Got one this morning …

https://content.myfitnesspal.com/security-information/FAQ.html

from the site:

  1. What happened?
    On March 25, 2018, we became aware that during February of this year an unauthorized party acquired data associated with MyFitnessPal user accounts.

  2. What did MyFitnessPal do when it discovered the issue?
    Once we became aware, we quickly took steps to determine the nature and scope of the issue. We are working with leading data security firms to assist in our investigation. We have also notified and are coordinating with law enforcement authorities.

    We are taking steps to protect our community, including the following:

    We are notifying MyFitnessPal users to provide information on how they can protect their data.
    We will be requiring MyFitnessPal users to change their passwords and urge users to do so immediately.
    We continue to monitor for suspicious activity and to coordinate with law enforcement authorities.
    We continue to make enhancements to our systems to detect and prevent unauthorized access to user information.

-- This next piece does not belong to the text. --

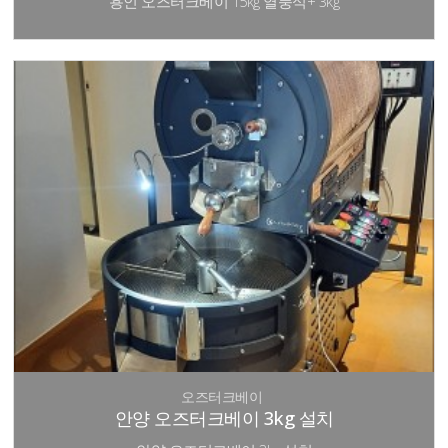
용인 오즈터크베이 15kg 열풍식+ 3kg
오즈터크베이
안양 오즈터크베이 3kg 설치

  3. What information was affected by this issue?
    The affected information included usernames, email addresses, and hashed passwords - the majority with the hashing function called bcrypt used to secure passwords.

    The affected data did not include government-issued identifiers (such as Social Security numbers and driver’s license numbers) because we don’t collect that information from users. Payment card data was not affected because it is collected and processed separately.